Task description:
Could you copy each line of the entries that contains "International"?
==== Information given
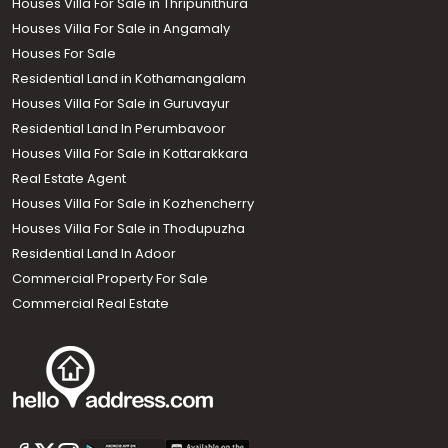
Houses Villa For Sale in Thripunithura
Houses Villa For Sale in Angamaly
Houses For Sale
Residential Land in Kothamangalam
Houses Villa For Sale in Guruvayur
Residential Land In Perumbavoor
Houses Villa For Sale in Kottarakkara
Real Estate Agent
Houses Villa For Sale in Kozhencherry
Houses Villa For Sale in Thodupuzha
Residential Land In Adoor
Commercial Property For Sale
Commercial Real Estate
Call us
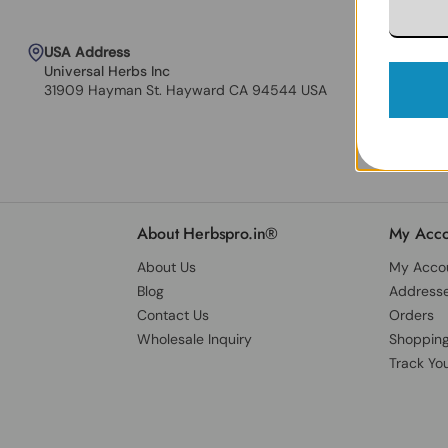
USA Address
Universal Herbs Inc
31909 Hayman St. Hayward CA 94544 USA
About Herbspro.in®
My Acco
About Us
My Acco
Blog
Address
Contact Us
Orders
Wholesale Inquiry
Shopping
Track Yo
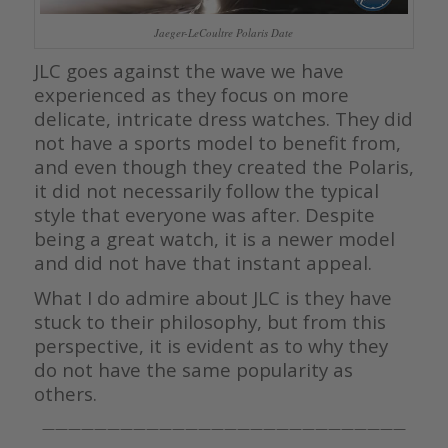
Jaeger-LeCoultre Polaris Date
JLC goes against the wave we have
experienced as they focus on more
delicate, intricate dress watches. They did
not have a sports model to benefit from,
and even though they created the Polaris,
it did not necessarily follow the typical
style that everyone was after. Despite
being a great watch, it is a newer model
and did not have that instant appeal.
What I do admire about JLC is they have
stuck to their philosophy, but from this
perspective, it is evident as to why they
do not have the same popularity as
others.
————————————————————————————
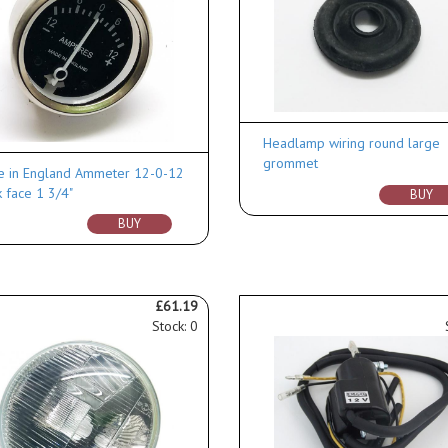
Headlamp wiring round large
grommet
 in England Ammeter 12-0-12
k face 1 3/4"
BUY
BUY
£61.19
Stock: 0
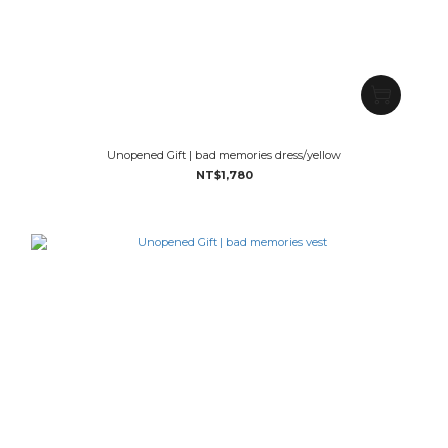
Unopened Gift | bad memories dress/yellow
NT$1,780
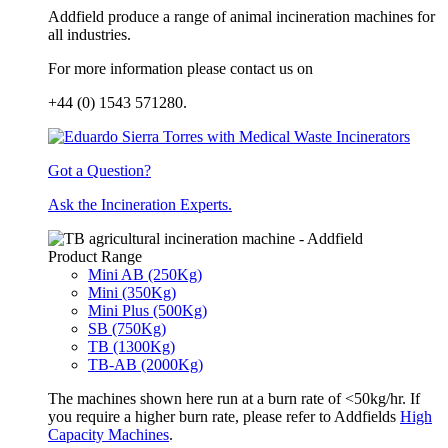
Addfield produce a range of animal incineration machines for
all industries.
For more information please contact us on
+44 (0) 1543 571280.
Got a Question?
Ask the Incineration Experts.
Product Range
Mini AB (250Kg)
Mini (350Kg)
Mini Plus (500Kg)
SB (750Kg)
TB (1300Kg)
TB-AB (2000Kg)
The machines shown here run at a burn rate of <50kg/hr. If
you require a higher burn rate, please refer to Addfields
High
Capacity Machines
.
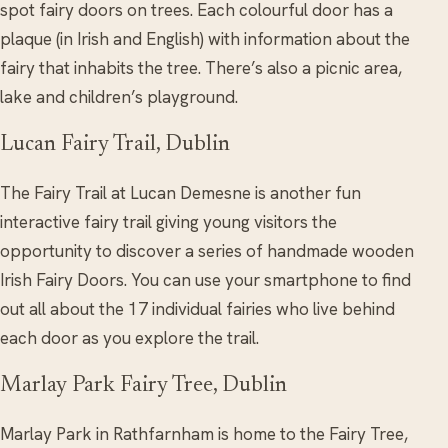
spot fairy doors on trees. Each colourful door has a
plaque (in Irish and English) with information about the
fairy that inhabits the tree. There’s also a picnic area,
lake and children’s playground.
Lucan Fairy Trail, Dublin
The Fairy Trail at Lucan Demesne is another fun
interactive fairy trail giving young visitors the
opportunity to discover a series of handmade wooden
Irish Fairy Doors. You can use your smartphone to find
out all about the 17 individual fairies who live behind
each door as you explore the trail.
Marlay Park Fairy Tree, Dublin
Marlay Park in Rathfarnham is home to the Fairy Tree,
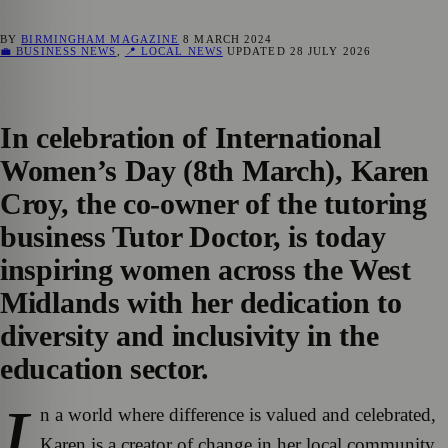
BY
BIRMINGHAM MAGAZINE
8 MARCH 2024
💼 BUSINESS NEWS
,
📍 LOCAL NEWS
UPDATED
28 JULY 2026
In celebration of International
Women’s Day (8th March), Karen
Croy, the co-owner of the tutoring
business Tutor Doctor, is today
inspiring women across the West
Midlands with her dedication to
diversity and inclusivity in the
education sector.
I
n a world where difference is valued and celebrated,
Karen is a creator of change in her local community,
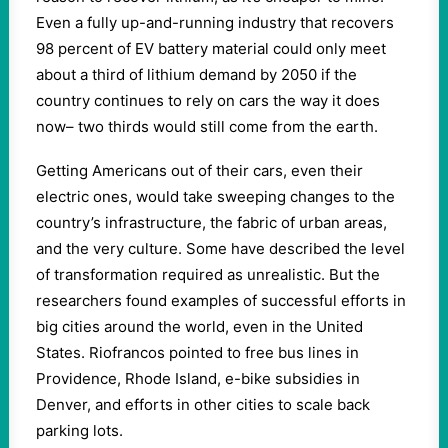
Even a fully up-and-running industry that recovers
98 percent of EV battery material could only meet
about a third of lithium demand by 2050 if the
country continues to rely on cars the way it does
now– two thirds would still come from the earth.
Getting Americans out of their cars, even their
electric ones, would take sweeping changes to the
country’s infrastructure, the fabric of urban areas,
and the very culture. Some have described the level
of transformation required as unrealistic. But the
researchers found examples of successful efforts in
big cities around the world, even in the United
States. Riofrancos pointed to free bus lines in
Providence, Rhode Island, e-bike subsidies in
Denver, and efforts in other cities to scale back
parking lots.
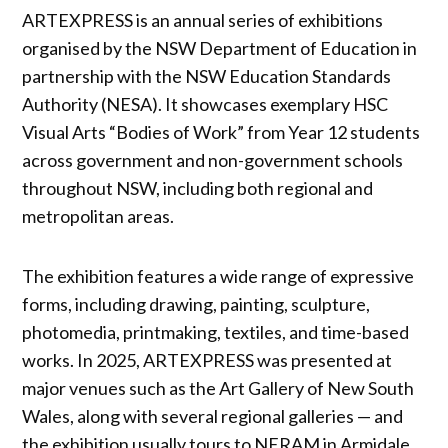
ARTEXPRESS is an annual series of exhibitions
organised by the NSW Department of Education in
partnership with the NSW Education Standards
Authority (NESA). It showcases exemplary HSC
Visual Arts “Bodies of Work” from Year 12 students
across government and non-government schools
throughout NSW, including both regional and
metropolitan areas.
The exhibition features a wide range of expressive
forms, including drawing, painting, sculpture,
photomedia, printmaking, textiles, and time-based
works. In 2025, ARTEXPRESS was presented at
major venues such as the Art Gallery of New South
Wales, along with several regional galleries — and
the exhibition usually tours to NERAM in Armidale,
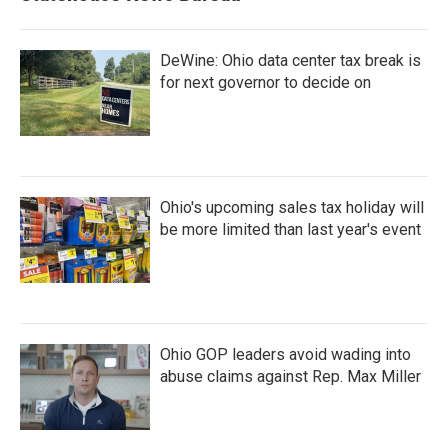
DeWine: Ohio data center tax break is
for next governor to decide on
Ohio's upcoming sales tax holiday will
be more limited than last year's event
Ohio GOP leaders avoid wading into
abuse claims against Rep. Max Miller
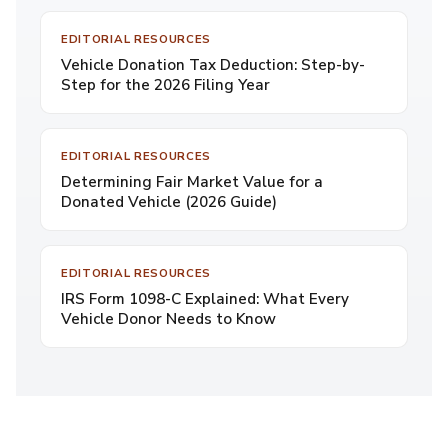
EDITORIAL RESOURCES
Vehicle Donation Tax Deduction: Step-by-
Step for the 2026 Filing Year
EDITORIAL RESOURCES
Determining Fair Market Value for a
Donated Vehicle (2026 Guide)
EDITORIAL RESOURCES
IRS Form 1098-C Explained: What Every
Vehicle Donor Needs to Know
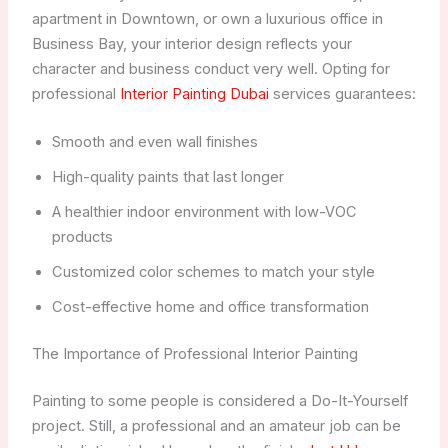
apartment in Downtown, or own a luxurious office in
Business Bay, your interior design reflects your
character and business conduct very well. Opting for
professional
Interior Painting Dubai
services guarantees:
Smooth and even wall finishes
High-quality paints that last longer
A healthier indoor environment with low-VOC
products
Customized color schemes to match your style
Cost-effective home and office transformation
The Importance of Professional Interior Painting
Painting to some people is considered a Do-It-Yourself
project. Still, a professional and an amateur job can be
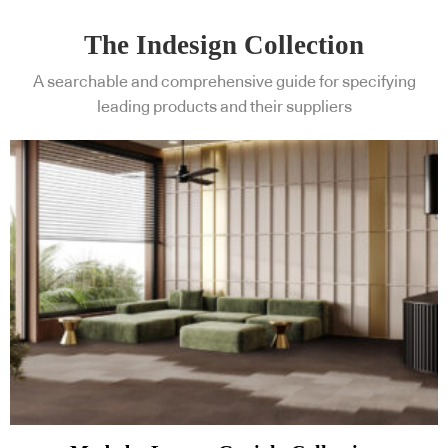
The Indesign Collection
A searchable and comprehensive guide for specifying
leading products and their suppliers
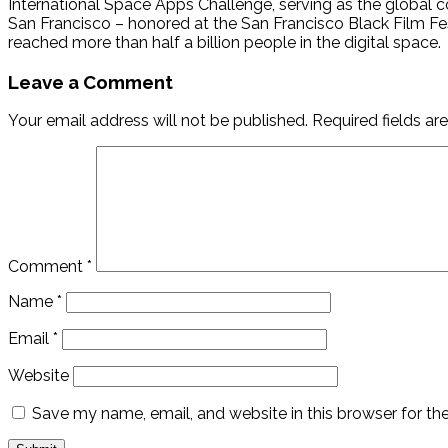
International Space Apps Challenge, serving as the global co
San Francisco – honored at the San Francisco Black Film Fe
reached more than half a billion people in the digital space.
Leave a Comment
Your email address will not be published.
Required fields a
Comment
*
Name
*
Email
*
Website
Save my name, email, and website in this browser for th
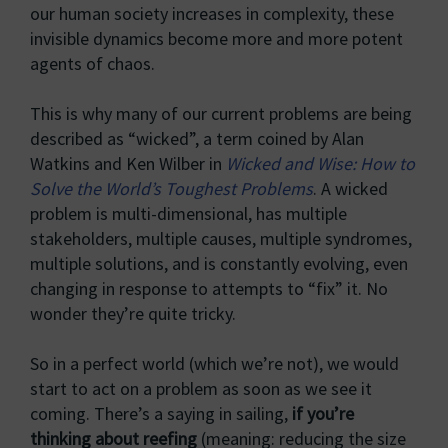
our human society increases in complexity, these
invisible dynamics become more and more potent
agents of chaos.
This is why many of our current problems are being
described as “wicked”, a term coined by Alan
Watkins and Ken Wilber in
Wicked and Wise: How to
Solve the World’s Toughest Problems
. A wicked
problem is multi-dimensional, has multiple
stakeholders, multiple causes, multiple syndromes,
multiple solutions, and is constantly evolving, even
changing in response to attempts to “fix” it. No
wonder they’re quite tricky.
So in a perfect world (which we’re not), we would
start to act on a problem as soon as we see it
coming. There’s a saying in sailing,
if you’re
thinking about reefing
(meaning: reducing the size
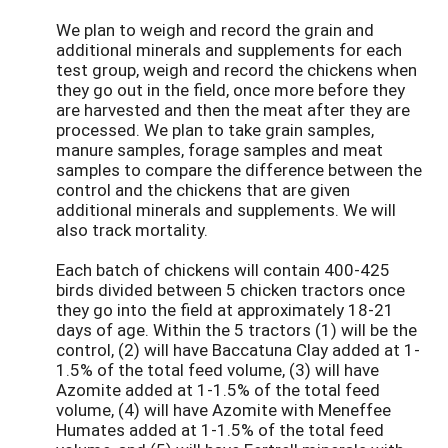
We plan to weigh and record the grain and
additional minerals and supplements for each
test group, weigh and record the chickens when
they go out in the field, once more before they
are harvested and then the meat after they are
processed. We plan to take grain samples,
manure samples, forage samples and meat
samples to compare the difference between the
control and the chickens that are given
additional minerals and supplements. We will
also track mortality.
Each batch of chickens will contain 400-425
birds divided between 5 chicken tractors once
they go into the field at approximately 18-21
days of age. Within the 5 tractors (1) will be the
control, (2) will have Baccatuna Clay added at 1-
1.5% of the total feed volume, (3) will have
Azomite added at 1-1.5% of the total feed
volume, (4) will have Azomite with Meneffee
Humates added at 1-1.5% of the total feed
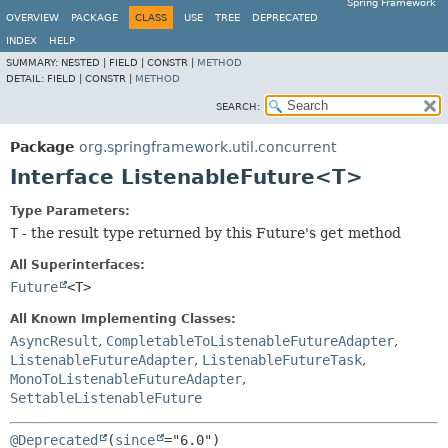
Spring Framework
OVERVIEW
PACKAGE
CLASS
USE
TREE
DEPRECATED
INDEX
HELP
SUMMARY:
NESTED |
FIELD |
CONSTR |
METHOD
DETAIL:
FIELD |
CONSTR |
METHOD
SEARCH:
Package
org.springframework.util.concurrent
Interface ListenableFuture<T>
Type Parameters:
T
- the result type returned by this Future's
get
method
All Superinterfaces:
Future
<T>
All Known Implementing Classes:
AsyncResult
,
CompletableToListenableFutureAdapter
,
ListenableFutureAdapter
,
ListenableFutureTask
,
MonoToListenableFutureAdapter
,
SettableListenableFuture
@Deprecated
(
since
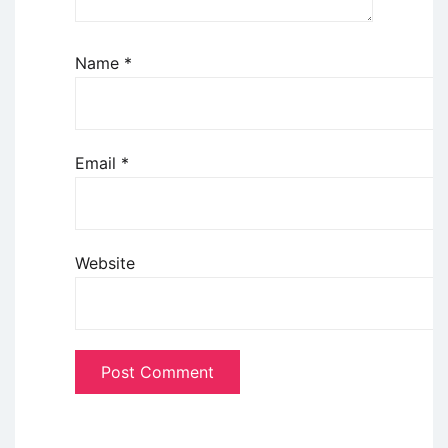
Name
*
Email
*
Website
========
Exercise answer:
In celebration of International
International Space Apps Challenge, serving as the global co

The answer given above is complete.